When she finally lifted it from the drawer, she realized just how strange it was.
It stood nearly a foot tall, smooth to the touch, its surface etched with intricate, repeating patterns that didn’t seem decorative so much as deliberate. At the top were thin, articulated projections—like antennae or jointed limbs—arranged with unsettling precision. It didn’t resemble anything familiar. Not a tool. Not an ornament. Not something meant to be understood at a glance.
No one could explain what it was for.
When she handed it to me, I felt it immediately.
A weight—not just physical, but emotional. The moment my fingers closed around it, something shifted. Memories surfaced that didn’t feel like memories at all—fragments, sensations, impressions that didn’t belong to me, yet felt disturbingly close. My chest tightened. My head buzzed, as though something had been stirred awake.

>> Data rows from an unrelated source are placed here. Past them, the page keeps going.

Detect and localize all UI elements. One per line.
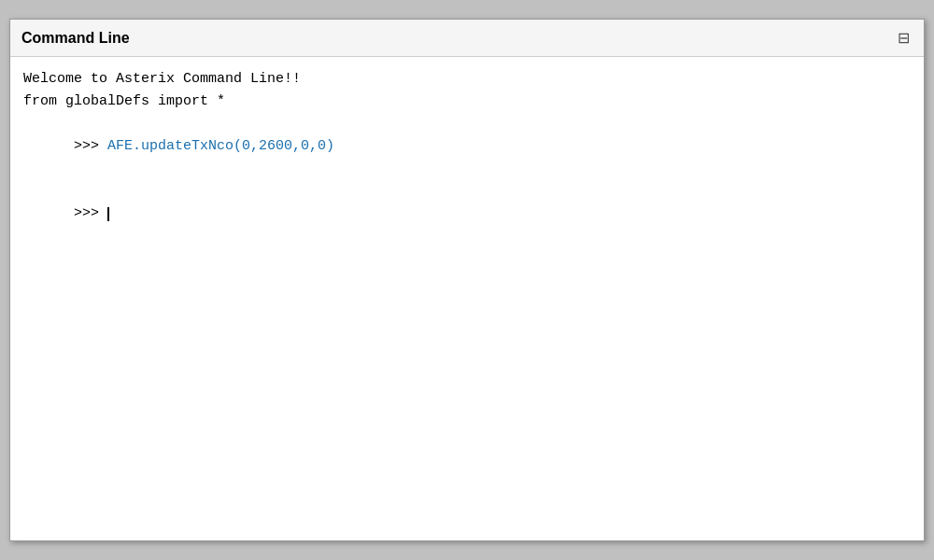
command-line-window: Command Line ⊟ Welcome to Asterix Comman… [9,19,925,541]
console-line-active[interactable]: >>> [23,180,911,247]
console-output[interactable]: Welcome to Asterix Command Line!! from g… [10,57,924,540]
console-line-command: >>> AFE.updateTxNco(0,2600,0,0) [23,113,911,180]
prompt-symbol-1: >>> [74,138,107,154]
window-dock-icon[interactable]: ⊟ [894,29,913,48]
window-title: Command Line [21,30,130,47]
prompt-symbol-2: >>> [74,205,107,221]
prompt-code-1: AFE.updateTxNco(0,2600,0,0) [107,138,334,154]
console-line-welcome: Welcome to Asterix Command Line!! [23,68,911,91]
title-bar: Command Line ⊟ [10,20,924,57]
cursor-blink [107,207,109,221]
console-line-import: from globalDefs import * [23,91,911,113]
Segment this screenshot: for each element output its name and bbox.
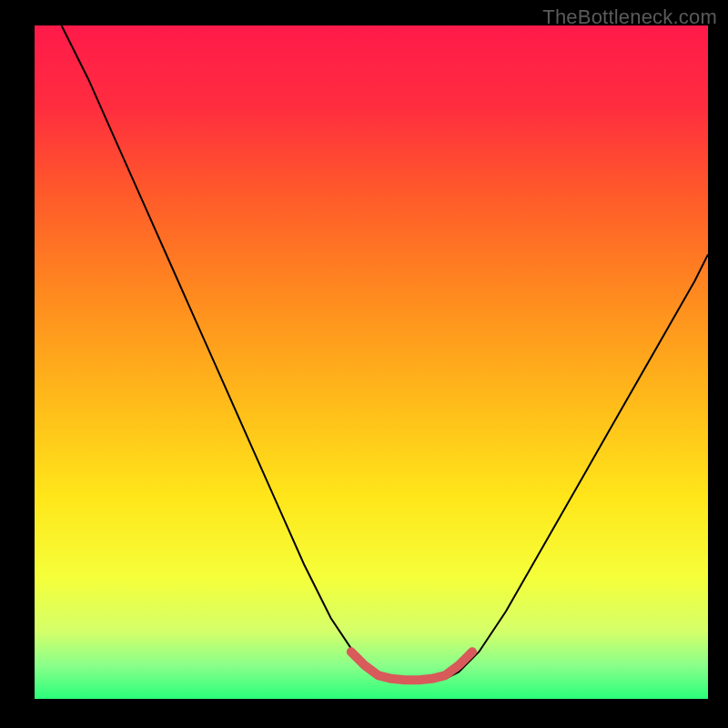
watermark-text: TheBottleneck.com xyxy=(542,5,717,29)
chart-container: TheBottleneck.com xyxy=(0,0,728,728)
bottleneck-chart xyxy=(0,0,728,728)
plot-background xyxy=(35,25,708,699)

I couldn’t tell whether I was remembering something real or imagining what I had always feared.
I looked at my mother, and she looked back at me without speaking. We both understood that whatever this object was, it wasn’t just something my father owned. It was something he carried with him—something that shaped him, drained him, maybe even defined him.
The drawer was closed again.
The box was locked.
But the fear didn’t go back where it came from.
Because once something hidden is seen, it can never truly be unseen.